D. Notwithstanding anything to the contrary contained in this
Agreement, in the event (i) an Indemnified Party (a "Non-Defaulting Party") has
not been paid all Losses and other damages it is owed hereunder by an
Indemnifying Party (or, if the Indemnifying Party is a Seller Indemnified
Party, then if any of the Seller Indemnified Parties shall not have made all
payments to such Indemnified Party) (a "Defaulting Party") and (ii) thereafter,
such Defaulting Party (or, if the Defaulting Party is a Seller Indemnified
Party, then any of the Seller Indemnified Parties) brings a claim (an
"Offsettable Claim") for indemnification hereunder against such Non-Defaulting
Party, then, in such event, the amount of such Offsettable Claim shall be
reduced by any amounts owed by such Defaulting Party (or, if such Defaulting
Party is a Seller Indemnified Party, then the amounts owed by any of the Seller
Indemnified Parties) to the Non-Defaulting Party.
E. As used herein (x) "Losses" means any and all assessments,
liabilities, losses, fines, penalties, costs, damages and expenses (including,
without limitation, lawyers', consultants', experts' and accountants' fees and
disbursements net of any benefits actually received by the Purchaser in
connection with such Loss) and (y) "Person" shall mean any natural person,
corporation, limited partnership, limited liability company, limited
partnership, general partnership, joint stock company, joint venture, real
estate investment trust, association, company, trust, bank, trust company, land
trust, vehicle trust, business trust or other organization irrespective of
whether it is a legal entity, or any government or agency or political
subdivision thereof. All references in this Section 24 to Losses shall exclude
goods and services tax to the extent that input tax credits are available
therefor.
25. Investment Canada Act.
A. Seller shall cease to engage in any publication,
distribution, or sale of any books, magazines, periodicals or newspapers in
print or machine readable form, and shall cease to engage in any production,
distribution, sale, exhibition or rental of any film recordings, or video
recordings, not later than three (3) days prior to Closing.
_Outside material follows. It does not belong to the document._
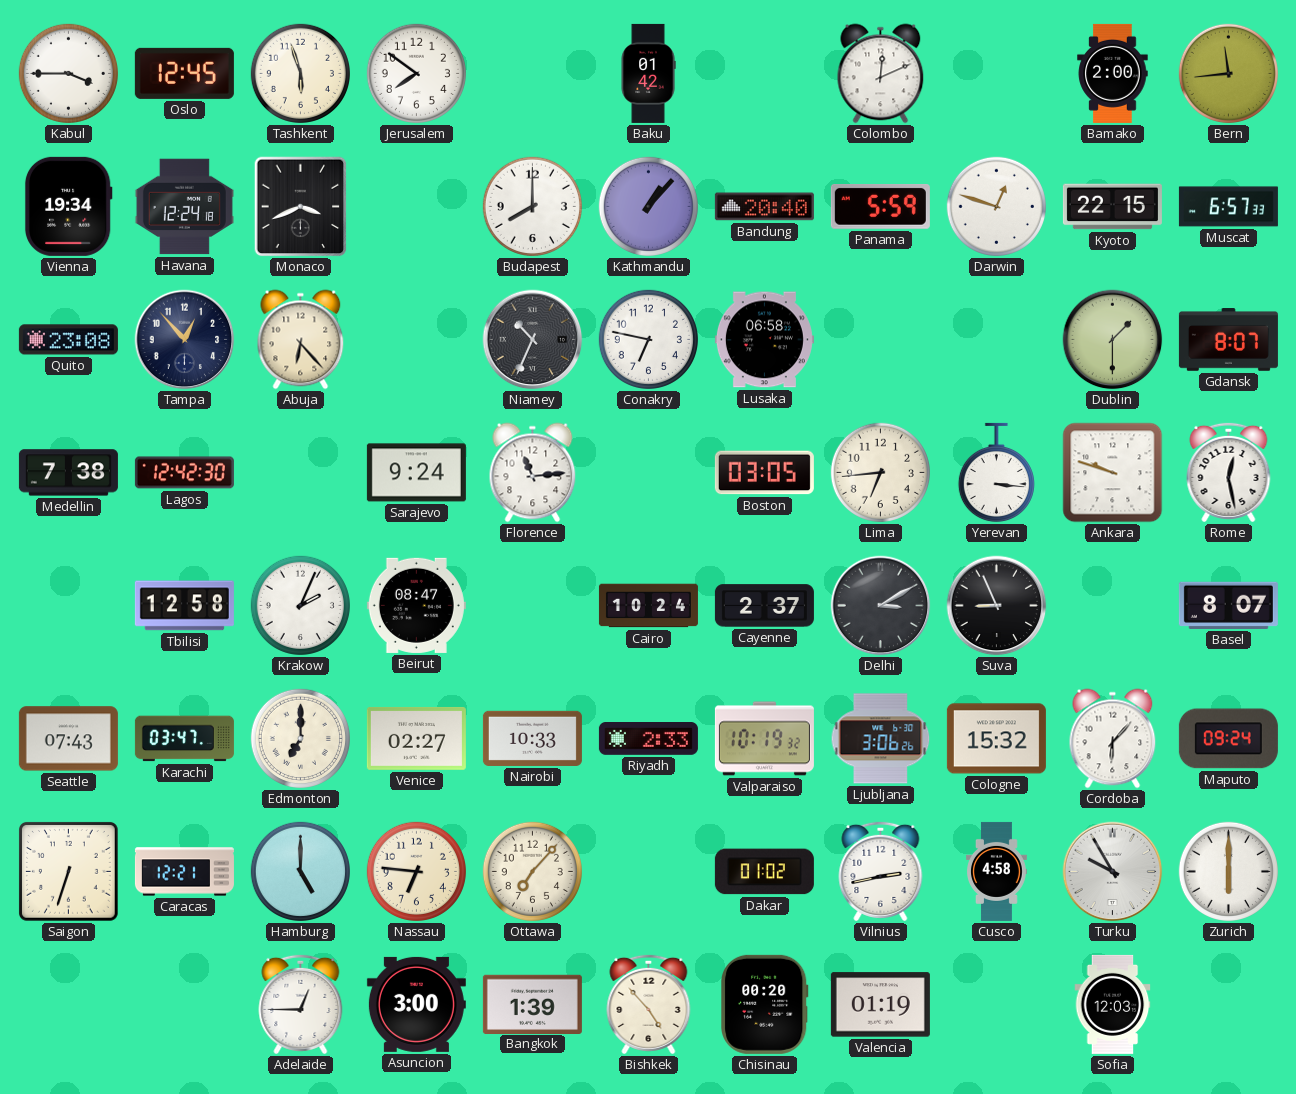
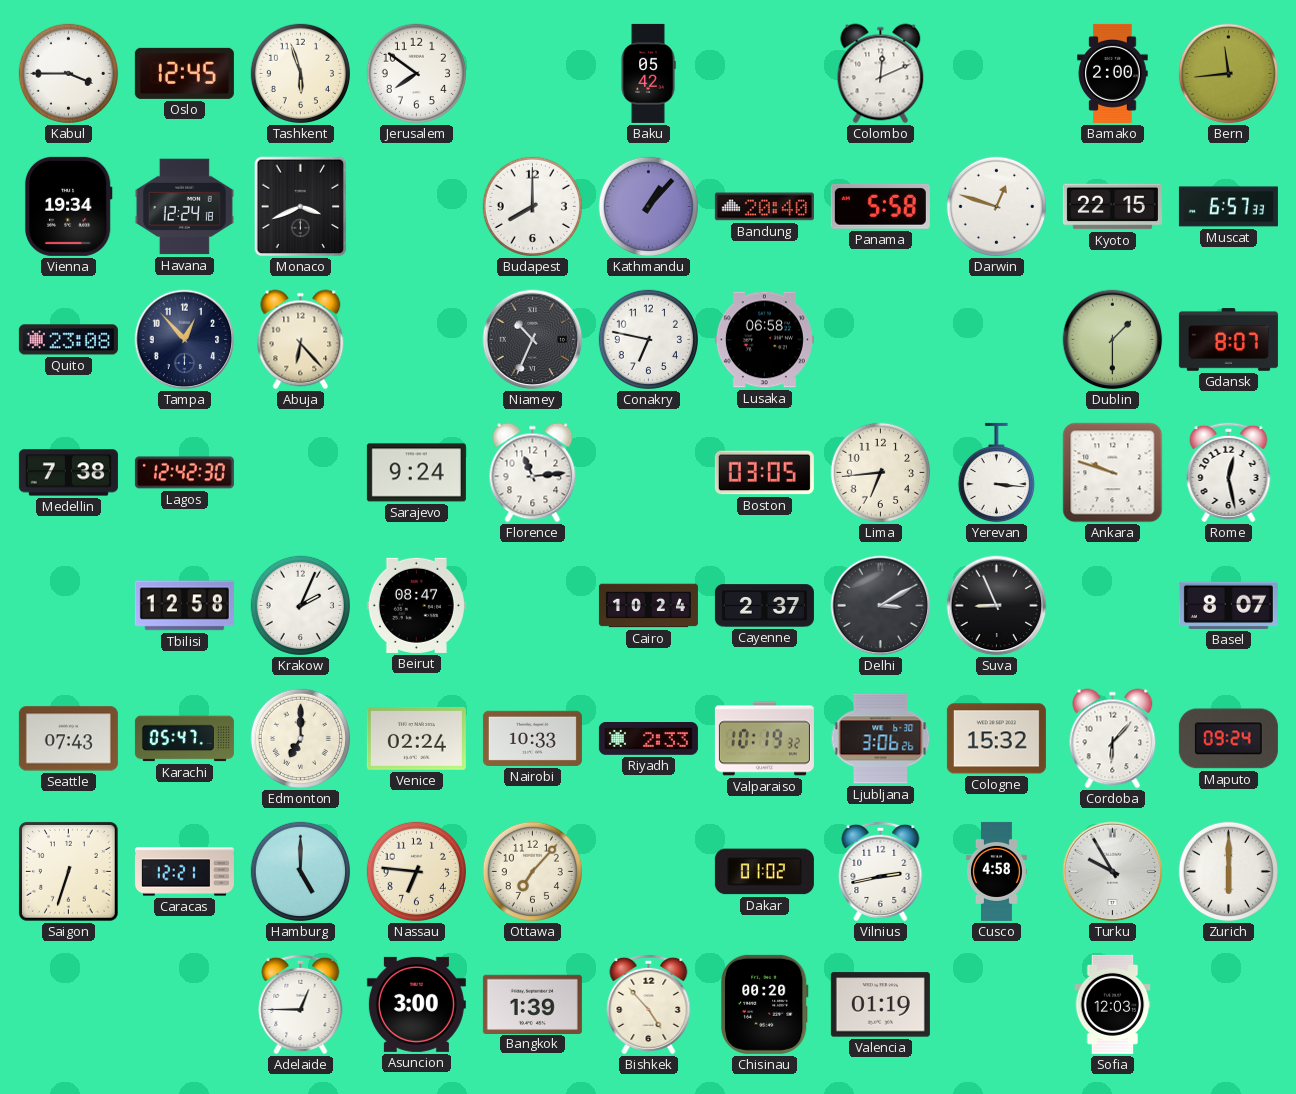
Baku: 01:42 -> 05:42
Panama: 5:59 -> 5:58
Karachi: 03:47 -> 05:47
Venice: 02:27 -> 02:24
B. The provisions of this Section 25 shall survive Closing.
-49-
C/M: 11752.0002 350869.22
26. Submission to Jurisdiction.
A. Any legal action or proceeding with respect to this
Agreement may be brought in the courts of the Province of Ontario and the
appellate courts of any thereof, and by execution and delivery of this
Agreement, each party to this Agreement hereby accepts, generally and
unconditionally, the jurisdiction of the aforesaid courts. Each party to this
Agreement hereby expressly and irrevocably submits the person of such party to
this Agreement to the in personam jurisdiction of the foregoing courts in any
suit, action or proceeding arising, directly or indirectly, out of or relating
to this Agreement. To the extent permitted under applicable law, this consent
to personal jurisdiction shall be self-operative and no further instrument or
action, other than service of process in one of the manners specified in this
Agreement or as otherwise permitted by law, shall be necessary in order to
confer jurisdiction upon the person of such party to this Agreement in any such
court.
B. SELLER, SYNDICATED GP, THE NOMINEES, 1002370 AND PURCHASER
HEREBY WAIVE (FOR THEMSELVES AND THEIR SUCCESSORS AND ASSIGNS) TRIAL BY JURY IN
ANY ACTION, PROCEEDING OR COUNTERCLAIM BROUGHT BY EITHER AGAINST THE OTHER ON
ANY MATTER ARISING OUT OF OR IN ANY WAY CONNECTED WITH THIS AGREEMENT.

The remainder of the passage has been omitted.